Cos’è nel suo settore la creatività?

Nel mio settore, i servizi di marketing e comunicazione, la creatività è tutto. Il nostro lavoro richiede molte professionalità diverse, alcune davvero superspecializzate, ma tutte ruotano intorno all’abilità creativa. Il messaggio da diffondere, la scelta del media e il suo utilizzo, la pianificazione strategica delle campagne pubblicitarie, le ricerche e l’uso dei dati raccolti attraverso i social media: tutto è gestito in originale, creativo.

Il nostro obiettivo è raccontare una storia, possibilmente un sogno, legati a una marca, un prodotto o un servizio. Usiamo, quindi, tecniche di storytelling, perché un racconto ha un impatto maggiore di concetti comunicati in modo generico.

Noi italiani abbiamo incisa nel nostro stesso DNA un’indole creativa, non solo per la professione che svolgiamo: anche l’ambiente in cui lavoriamo ci aiuta ad essere creativi. È un po’ come se fossimo “programmati” per creare: lo facciamo naturalmente, senza fatica.

Allora cos’è che ci limita?

Questa predisposizione naturale è controbilanciata da un’altra caratteristica italiana: un grande individualismo, spesso eccessivo. Racconta Giorgio Vasari nelle Vite che, appena prima di morire, Michelangelo abbia dato alle fiamme «gran numero di disegni, schizzi e cartoni fatti di man sua, acciò nessuno vedessi le fatiche durate da lui et i modi di tentare l’ingegno suo, per non apparire se non perfetto».[1] Allo stesso modo, oggi, spesso non consideriamo la grande utilità per gli altri del nostro contributo, anche quando “imperfetto”: agiamo prima di tutto per noi stessi, senza considerare il valore intrinseco e pratico, della condivisione.

Questa caratteristica ci danneggia, ed è un vero peccato, perché la creatività fa parte del nostro patrimonio genetico e non riusciamo a metterla al servizio degli altri. Se sapessimo “fare sistema”, condividere, avremmo risultati ancora migliori. Questa considerazione vale nella comunicazione e forse vale anche per l’intera nazione. Dobbiamo evolvere, smettere di essere un insieme di signorie e feudi, comuni e campanili: in un Paese moderno, si lavora per un obiettivo comune.

Possiamo riuscirci? E come?

Per condividere nell’interesse comune dobbiamo lavorare con i giovani: a loro appartiene il futuro. Sarebbe facile parlare di rilancio delle esportazioni, o fare mille ragionamenti di gestione del business: il tema cruciale, anche per la comunicazione, è la gestione delle risorse.

È evidente che i giovani sono un asset fondamentale tanto per la società quanto per le aziende. Ma devono ricevere una formazione moderna, imparare più lingue, coltivare la creatività come valore della cultura manageriale, sviluppare attitudine all’internazionalità. Sviluppare questa visione diversa è possibile solo attraverso un profondo mutamento del sistema educativo.

Quale dev’essere invece il contributo della galassia lavoro?

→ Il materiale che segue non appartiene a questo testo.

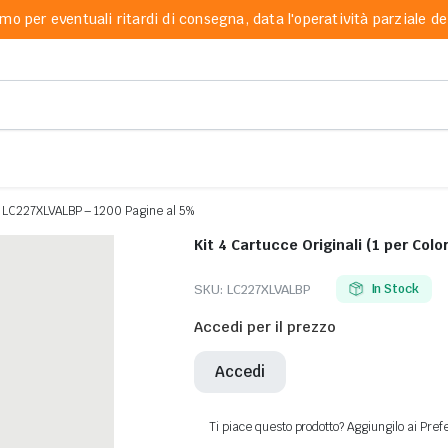
mo per eventuali ritardi di consegna, data l'operatività parziale dei
her LC227XLVALBP – 1200 Pagine al 5%
SKU:
LC227XLVALBP
In Stock
Accedi per il prezzo
Accedi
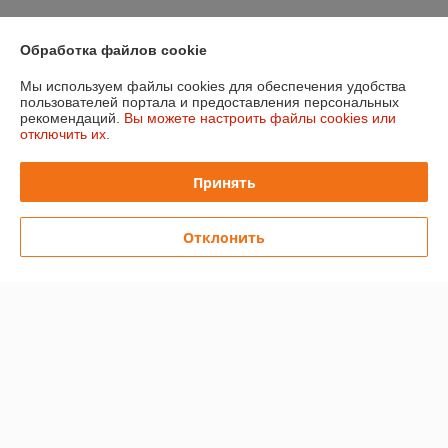
Обработка файлов cookie
О нас
Мы используем файлы cookies для обеспечения удобства
Контакты
пользователей портала и предоставления персональных
рекомендаций.
Вы можете настроить файлы cookies или
отключить их.
Доставка и оплата
Принять
График работы
Отклонить
Полная версия сайта
Политика обработки cookies
Сайт создан на платформе Deal.by
Информация для покупателя
Юридическое лицо:
ООО "ЛэйблБел"
222846, Минская обл., Пуховичский район, д. Моторова, ул. Шоссейна,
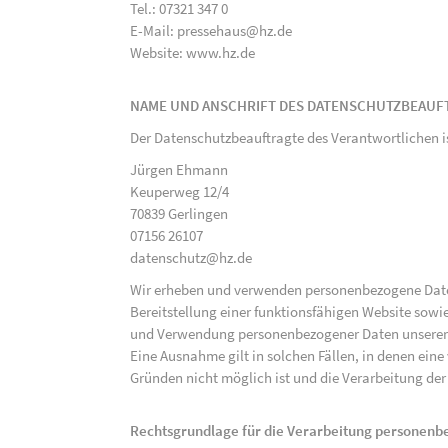
Tel.: 07321 347 0
E-Mail: pressehaus@hz.de
Website: www.hz.de
NAME UND ANSCHRIFT DES DATENSCHUTZBEAUF
Der Datenschutzbeauftragte des Verantwortlichen i
Jürgen Ehmann
Keuperweg 12/4
70839 Gerlingen
07156 26107
datenschutz@hz.de
Wir erheben und verwenden personenbezogene Daten 
Bereitstellung einer funktionsfähigen Website sowie
und Verwendung personenbezogener Daten unserer N
Eine Ausnahme gilt in solchen Fällen, in denen eine
Gründen nicht möglich ist und die Verarbeitung der 
Rechtsgrundlage für die Verarbeitung personen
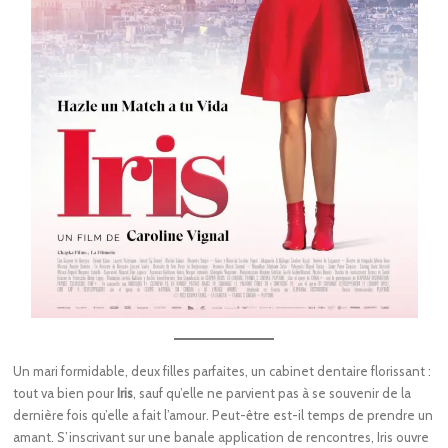
Un mari formidable, deux filles parfaites, un cabinet dentaire florissant :
tout va bien pour
Iris
, sauf qu’elle ne parvient pas à se souvenir de la
dernière fois qu’elle a fait l’amour. Peut-être est-il temps de prendre un
amant. S’inscrivant sur une banale application de rencontres, Iris ouvre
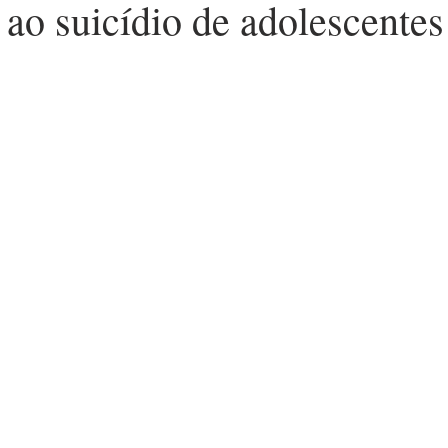
ao suicídio de adolescentes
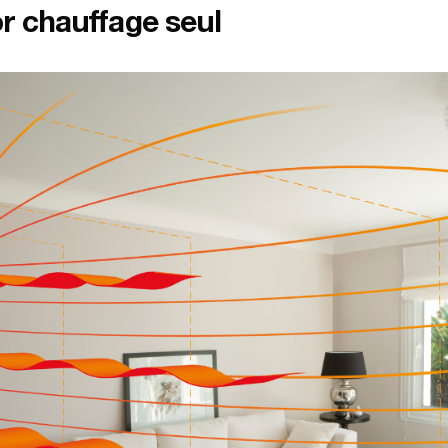
r chauffage seul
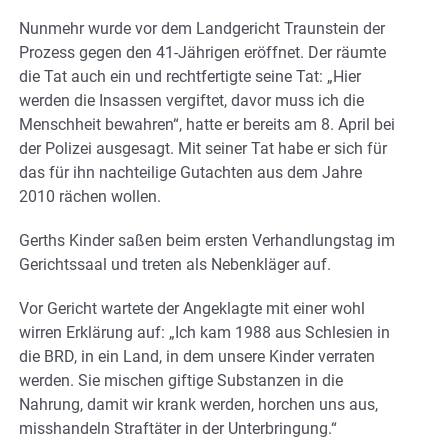
Nunmehr wurde vor dem Landgericht Traunstein der
Prozess gegen den 41-Jährigen eröffnet. Der räumte
die Tat auch ein und rechtfertigte seine Tat: „Hier
werden die Insassen vergiftet, davor muss ich die
Menschheit bewahren“, hatte er bereits am 8. April bei
der Polizei ausgesagt. Mit seiner Tat habe er sich für
das für ihn nachteilige Gutachten aus dem Jahre
2010 rächen wollen.
Gerths Kinder saßen beim ersten Verhandlungstag im
Gerichtssaal und treten als Nebenkläger auf.
Vor Gericht wartete der Angeklagte mit einer wohl
wirren Erklärung auf: „Ich kam 1988 aus Schlesien in
die BRD, in ein Land, in dem unsere Kinder verraten
werden. Sie mischen giftige Substanzen in die
Nahrung, damit wir krank werden, horchen uns aus,
misshandeln Straftäter in der Unterbringung.“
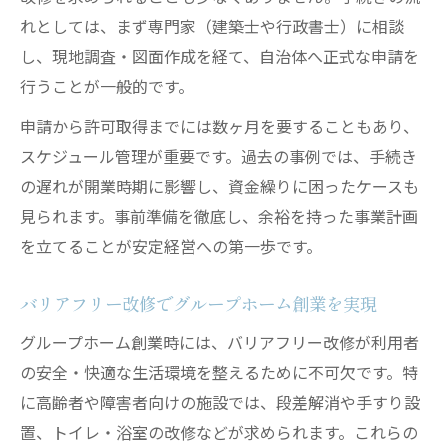
れとしては、まず専門家（建築士や行政書士）に相談
し、現地調査・図面作成を経て、自治体へ正式な申請を
行うことが一般的です。
申請から許可取得までには数ヶ月を要することもあり、
スケジュール管理が重要です。過去の事例では、手続き
の遅れが開業時期に影響し、資金繰りに困ったケースも
見られます。事前準備を徹底し、余裕を持った事業計画
を立てることが安定経営への第一歩です。
バリアフリー改修でグループホーム創業を実現
グループホーム創業時には、バリアフリー改修が利用者
の安全・快適な生活環境を整えるために不可欠です。特
に高齢者や障害者向けの施設では、段差解消や手すり設
置、トイレ・浴室の改修などが求められます。これらの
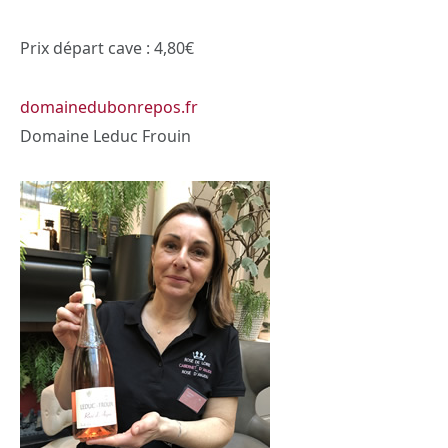
Prix départ cave : 4,80€
domainedubonrepos.fr
Domaine Leduc Frouin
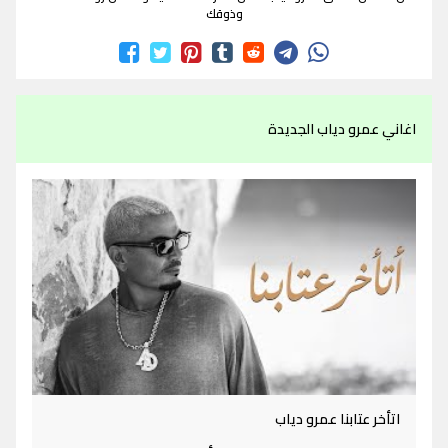
وذوقك
اغاني عمرو دياب الجديدة
اتأخر عتابنا عمرو دياب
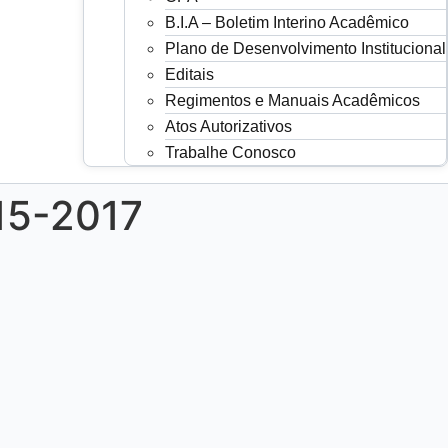
B.I.A – Boletim Interino Acadêmico
Plano de Desenvolvimento Institucional
Editais
Regimentos e Manuais Acadêmicos
Atos Autorizativos
Trabalhe Conosco
15-2017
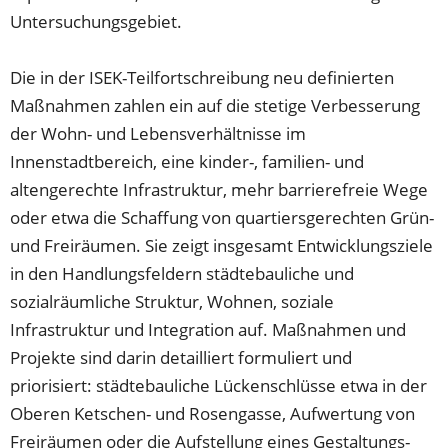
Untersuchungsgebiet.
Die in der ISEK-Teilfortschreibung neu definierten
Maßnahmen zahlen ein auf die stetige Verbesserung
der Wohn- und Lebensverhältnisse im
Innenstadtbereich, eine kinder-, familien- und
altengerechte Infrastruktur, mehr barrierefreie Wege
oder etwa die Schaffung von quartiersgerechten Grün-
und Freiräumen. Sie zeigt insgesamt Entwicklungsziele
in den Handlungsfeldern städtebauliche und
sozialräumliche Struktur, Wohnen, soziale
Infrastruktur und Integration auf. Maßnahmen und
Projekte sind darin detailliert formuliert und
priorisiert: städtebauliche Lückenschlüsse etwa in der
Oberen Ketschen- und Rosengasse, Aufwertung von
Freiräumen oder die Aufstellung eines Gestaltungs-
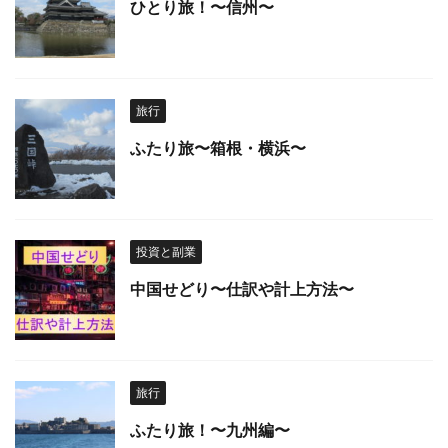
ひとり旅！〜信州〜
旅行
ふたり旅〜箱根・横浜〜
投資と副業
中国せどり〜仕訳や計上方法〜
旅行
ふたり旅！〜九州編〜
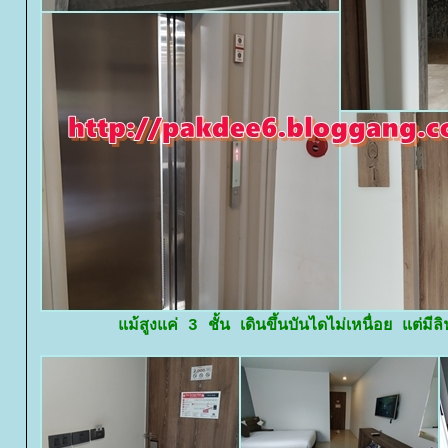
ม้สูงแค่ 3 ชั้น เดินขึ้นบันไดไม่เหนื่อย แต่มีล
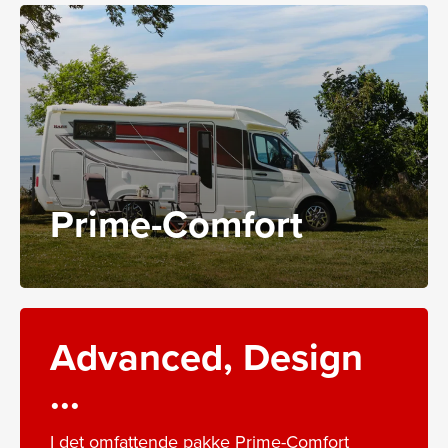
Prime-Comfort
Advanced, Design
...
I det omfattende pakke Prime-Comfort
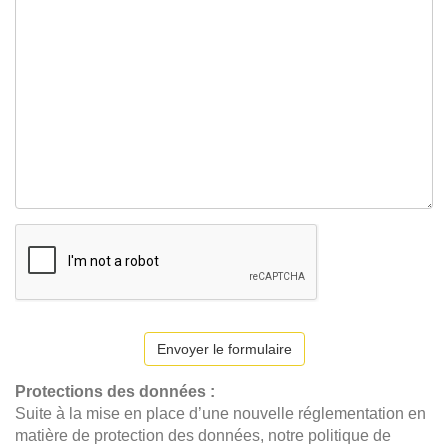
Envoyer le formulaire
Protections des données :
Suite à la mise en place d’une nouvelle réglementation en
matière de protection des données, notre politique de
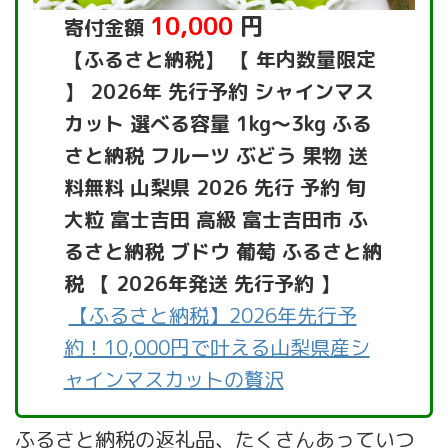
10,000
円
寄付金額
【ふるさと納税】 【 年内数量限定
】 2026年 先行予約 シャインマス
カット 選べる容量 1kg～3kg ふる
さと納税 フルーツ ぶどう 果物 送
料無料 山梨県 2026 先行 予約 旬
大粒 富士吉田 高級 富士吉田市 ふ
るさと納税 ブドウ 葡萄 ふるさと納
税 【 2026年発送 先行予約 】
【ふるさと納税】2026年先行予
約！10,000円で叶える山梨県産シ
ャインマスカットの贅沢
ふるさと納税の返礼品、たくさんあっていつ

Anche le aziende ed i loro top manager possono giocare un ruolo importante in questo cambiamento: devono essere in grado di riconoscere il talento e coltivare la piena espressione del potenziale di ogni giovane. Per questo è essenziale che formazione e lavoro marcino insieme. Ma è soprattutto importante affidare ai giovani ruoli di responsabilità, offrendo lo spazio necessario a valorizzarne la professionalità. Molti neolaureati hanno abilità straordinarie, ma si ritrovano schiacciati da contesti aziendali in cui non possono emergere. E il risultato è che molti decidono di espatriare. Abbiamo bisogno di loro, qui e ora. Solo i giovani potranno aiutarci a concretizzare al meglio la creatività, rendendola un autentico prodotto industriale capace di esportare la nostra eccellenza nel mondo.

[1] Giorgio Vasari, “Michelagnolo Buonarruoti” in Le vite de’ più eccellenti pittori, scultori e architettori, 1568.

La creatività ci appartiene, non semplicemente per la professione che svolgiamo: in quanto italiani, nel nostro stesso DNA è incisa un’indole creativa.